魚屋の金八さんは 伊良子清白
魚屋の金八さんは
魚屋(なや)の金八さんは
入札場(ふだば)の鍾馗
いつも高札
一とにらみ
魚屋(なや)の金八さんは
三年に片頰
船で神鳴り
稻光り
魚屋(なや)の金八さんは
敲けば鳴らう
意地じや負けまい
情(なさけ)で折れる
魚屋(なや)の金八さんの
商賣(あきなひ)は
伊勢は一圓
雜喉場(ざこば)の浪華(なには)
鯛の千疋
いつもうごかす
[やぶちゃん注:昭和七(一九三二)年十一月三十日刊の『新日本民謠年刊』(第一)に掲載されているが、底本全集の「作品年表」では初出はそれ以前の『新日本民謠』かとする。署名は「伊良子清白」。
「魚屋(なや)」「さかなや」であるが、その音の略ではなく、原義は「納屋」で、室町時代に海産物を保存するために海岸に設けられた納屋に基づくものである。
「入札場(ふだば)」漁港の競り場。
「鍾馗」中国の民間信仰の魔除けの神。俗説では、唐の玄宗が病中に鍾馗が悪鬼を退治する夢を見、鍾馗の図を呉道子に描かせたことから始まるという。本来は大みそかに鍾馗の図を貼って悪霊を祓ったが、その後、端午の行事に吸収され、本邦にもそれで伝わった。容貌魁偉にして黒髭で、右手に剣を握る。
「三年に片頰」「みとせにかたほ」と訓じておく。「三年に片頰」で「滅多に笑わない」の意。慣用句「男は三年(さんねん)に片頰(かたほお)」で「男は何時も笑っていると威厳が損なわれるから、滅多に笑わぬ方がよい」という意味で用いる。

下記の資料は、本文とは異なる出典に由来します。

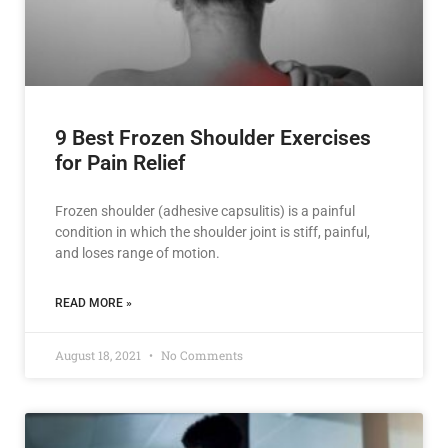
9 Best Frozen Shoulder Exercises
for Pain Relief
Frozen shoulder (adhesive capsulitis) is a painful
condition in which the shoulder joint is stiff, painful,
and loses range of motion.
READ MORE »
August 18, 2021
No Comments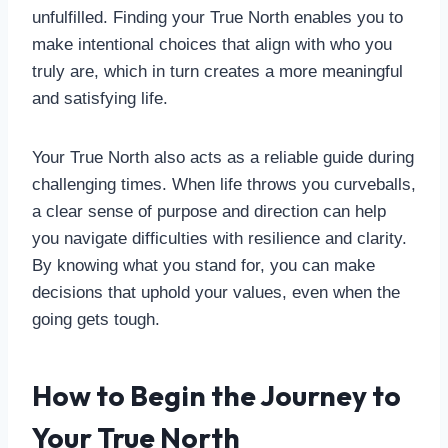
unfulfilled. Finding your True North enables you to
make intentional choices that align with who you
truly are, which in turn creates a more meaningful
and satisfying life.
Your True North also acts as a reliable guide during
challenging times. When life throws you curveballs,
a clear sense of purpose and direction can help
you navigate difficulties with resilience and clarity.
By knowing what you stand for, you can make
decisions that uphold your values, even when the
going gets tough.
How to Begin the Journey to
Your True North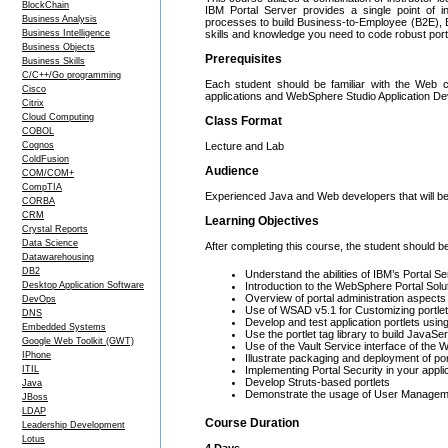
BlockChain
IBM Portal Server provides a single point of in
Business Analysis
processes to build Business-to-Employee (B2E), B
Business Intelligence
skills and knowledge you need to code robust port
Business Objects
Prerequisites
Business Skills
C/C++/Go programming
Each student should be familiar with the Web 
Cisco
applications and WebSphere Studio Application D
Citrix
Cloud Computing
Class Format
COBOL
Cognos
Lecture and Lab
ColdFusion
Audience
COM/COM+
CompTIA
Experienced Java and Web developers that will be
CORBA
CRM
Learning Objectives
Crystal Reports
Data Science
After completing this course, the student should be
Datawarehousing
DB2
Understand the abilities of IBM’s Portal S
Desktop Application Software
Introduction to the WebSphere Portal Solu
Overview of portal administration aspects
DevOps
Use of WSAD v5.1 for Customizing portle
DNS
Develop and test application portlets usin
Embedded Systems
Use the portlet tag library to build JavaS
Google Web Toolkit (GWT)
Use of the Vault Service interface of the
IPhone
Illustrate packaging and deployment of por
ITIL
Implementing Portal Security in your appli
Develop Struts-based portlets
Java
Demonstrate the usage of User Managemen
JBoss
LDAP
Course Duration
Leadership Development
Lotus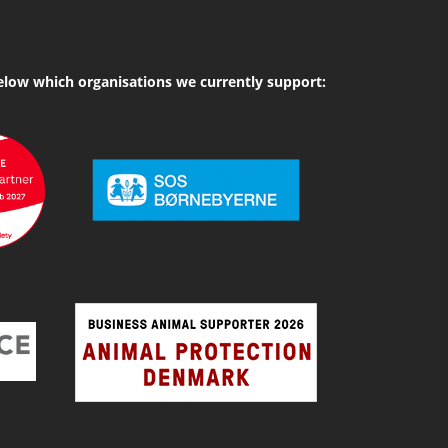
elow which organisations we currently support: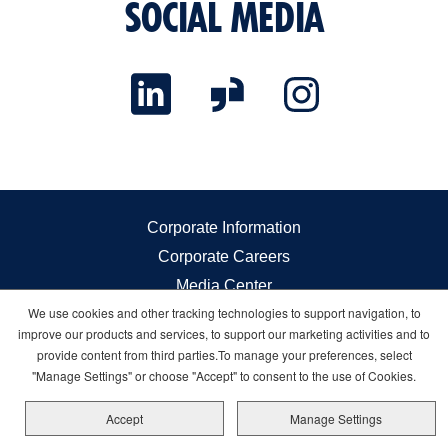
SOCIAL MEDIA
Corporate Information
Corporate Careers
Media Center
We use cookies and other tracking technologies to support navigation, to
Investor Relations
improve our products and services, to support our marketing activities and to
Governance
provide content from third parties.To manage your preferences, select
Sustainability
"Manage Settings" or choose "Accept" to consent to the use of Cookies.
Sitemap
Accept
Manage Settings
Cookie Management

「雜喉場(ざこば)」広義には小魚(雑魚)を始めとする大衆魚を扱う魚市場を言い、「雑魚場」などとも表記されるが(但し、「雑魚」は当て字で、「喉」は魚を数える数詞という。ただ、「うじゃうじゃといる小さな物」という意味の「じゃこ」が語源であって「雑喉」も当て字とする説もある)、ここは狭義のそれで昭和六(一九三一)年まで大阪府大阪市西区の旧靱(うつぼ)地区の西部(この中央附近。グーグル・マップ・データ)にあった「雑喉場魚市場」を指す。慶安・承応(一六四八年~一六五五年)の頃にかけてここに開かれた古い魚市場で、遠近から魚介類が集積し、天満(てんま)の青物市場とともにその名をうたわれた(以上は所持する一九八四年講談社学術文庫刊の牧村史陽編「大阪ことば事典」に拠った)。]